From couponing and microblogs to wikis and networking, social media is all the rage. MD personalities like Oz, Mercola, and Phil, not to mention high-profile facilities like Mayo and Cleveland are all over Facebook and Twitter dispensing health and wellness advice to the masses. Yet some physicians have had some difficulty adapting to the personal privacy and boundary issues of the new medium, which is surprising for a discipline trained to put beepers and unlisted phone numbers between patient and provider. A study on Twitter use among physicians reveled violations in patient privacy, use of derogatory, profane, and sexually explicit content, unsupported medical claims, and advice in contrast to standards of care (Chretien, Azar, & Kind, 2011). The AMA (2010) has created a policy statement on professionalism in the use of social media highlighting some on the unique personal and professional considerations as well as potential benefits of social media use.
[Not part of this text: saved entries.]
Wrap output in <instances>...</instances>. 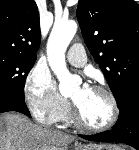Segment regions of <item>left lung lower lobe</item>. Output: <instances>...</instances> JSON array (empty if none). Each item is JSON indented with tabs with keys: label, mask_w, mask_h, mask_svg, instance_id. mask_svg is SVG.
<instances>
[{
	"label": "left lung lower lobe",
	"mask_w": 139,
	"mask_h": 150,
	"mask_svg": "<svg viewBox=\"0 0 139 150\" xmlns=\"http://www.w3.org/2000/svg\"><path fill=\"white\" fill-rule=\"evenodd\" d=\"M118 108L120 114L113 129L79 136L90 141L125 143L139 150V85L126 93Z\"/></svg>",
	"instance_id": "1"
}]
</instances>
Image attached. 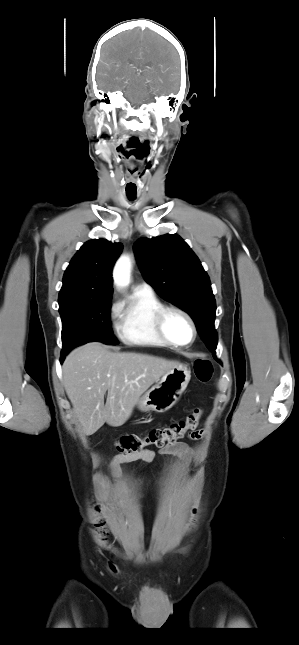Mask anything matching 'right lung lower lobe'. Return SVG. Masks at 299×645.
Masks as SVG:
<instances>
[{"label": "right lung lower lobe", "mask_w": 299, "mask_h": 645, "mask_svg": "<svg viewBox=\"0 0 299 645\" xmlns=\"http://www.w3.org/2000/svg\"><path fill=\"white\" fill-rule=\"evenodd\" d=\"M64 358H65V357L61 356V360H60V361H61V363L63 362Z\"/></svg>", "instance_id": "1"}]
</instances>
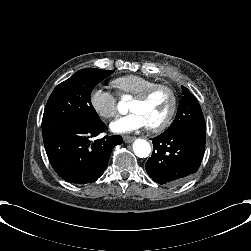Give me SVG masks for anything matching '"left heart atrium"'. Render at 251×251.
I'll return each mask as SVG.
<instances>
[{
    "label": "left heart atrium",
    "instance_id": "39dd6f15",
    "mask_svg": "<svg viewBox=\"0 0 251 251\" xmlns=\"http://www.w3.org/2000/svg\"><path fill=\"white\" fill-rule=\"evenodd\" d=\"M149 126V122L140 110H134L125 115L117 116L111 123L110 128L113 132L124 134L137 131Z\"/></svg>",
    "mask_w": 251,
    "mask_h": 251
}]
</instances>
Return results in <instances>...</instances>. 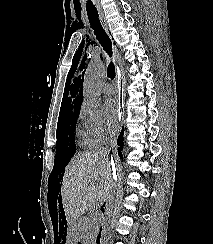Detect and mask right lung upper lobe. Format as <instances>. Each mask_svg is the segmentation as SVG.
<instances>
[{"label":"right lung upper lobe","mask_w":213,"mask_h":244,"mask_svg":"<svg viewBox=\"0 0 213 244\" xmlns=\"http://www.w3.org/2000/svg\"><path fill=\"white\" fill-rule=\"evenodd\" d=\"M78 62L79 60L77 61L76 66L74 68L71 67L69 71L68 79H70V82L72 76L74 75V72L77 69ZM83 68H84V60L80 64V70H82ZM73 82L74 84L72 83V85L70 87L68 86L67 89L64 91L61 108H60V114L81 107V103L83 99L82 87L80 86L81 76H78V79L74 78Z\"/></svg>","instance_id":"right-lung-upper-lobe-1"}]
</instances>
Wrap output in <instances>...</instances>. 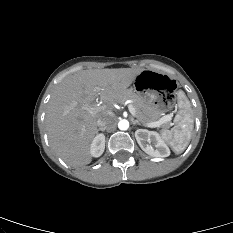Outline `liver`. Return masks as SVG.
I'll return each instance as SVG.
<instances>
[{
    "instance_id": "6515ba94",
    "label": "liver",
    "mask_w": 233,
    "mask_h": 233,
    "mask_svg": "<svg viewBox=\"0 0 233 233\" xmlns=\"http://www.w3.org/2000/svg\"><path fill=\"white\" fill-rule=\"evenodd\" d=\"M143 69L117 68L83 70L64 78L54 89L45 116L53 150L67 163L87 165L92 161L90 145L98 133L97 121L113 113V103L125 97L128 87ZM96 88H100L97 91ZM100 96L104 108L91 114Z\"/></svg>"
}]
</instances>
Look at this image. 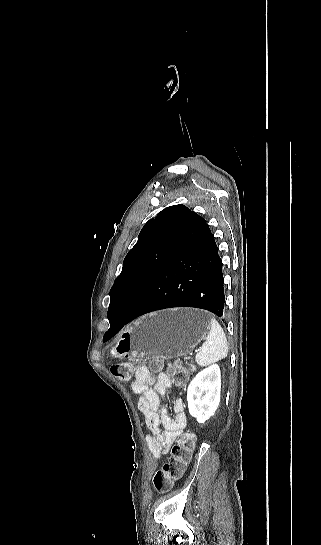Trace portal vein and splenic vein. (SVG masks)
Wrapping results in <instances>:
<instances>
[{"instance_id": "portal-vein-and-splenic-vein-1", "label": "portal vein and splenic vein", "mask_w": 321, "mask_h": 545, "mask_svg": "<svg viewBox=\"0 0 321 545\" xmlns=\"http://www.w3.org/2000/svg\"><path fill=\"white\" fill-rule=\"evenodd\" d=\"M208 344H212V341H208Z\"/></svg>"}]
</instances>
But what about the nursing organizations and the individual (and decidedly non-phenomenon) nurse practitioner? Despite it's own engagement in multiple mediums, all the ANA has advised is a generic call to follow the code of ethics (American Nurses Association, 2010), specifically the sections on conflict of interest, accountability for judgement and action, professional growth and maintenance of competency, and preservation of integrity and (American Nurses Association, 2001)." Behavior online is not necessarily analogous to behavior in person or even over the phone. Should you "friend" patients, coworkers, or students, and if you do, are you responsible for knowing and responding to their posts? Imagine one of your patients posts suicidal statements on a social media site and you see it. Students may post negative comments on your class or violate the school honor code. Coworkers who begged you to cover when their child is sick may post pictures from Fiji the same day. While some scenarios seem like cut-and-dry common sense, others require professional guidance in terms of best practice. Moreover, no precedent has been set in regard to liability, and there are plenty of legal considerations in terms of confidentiality, nonmaleficence, veracity, solicitation, and malpractice.
I personally use social media extensively as a way to promote my business and the profession and plan to continue to do so. Carefully. I think it is important that the ANA address this specific topic in the next edition of the code of ethics to provide a basis of guidance and support for nurses. I would much rather see our governing body set the precedent than the winning attorney of the first lawsuit.
American Medical Association. (2010). AMA Policy: Professionalism in the Use of Social Media.
American Nurses Association. (2001). Code of ethics for nurses with interpretive statements. Silver Spring, MD: ANA.American Nurses Association (2010). House of Delegates resolution: Social networking and the nurse. Kansas Nurse, 85(6), 21-21.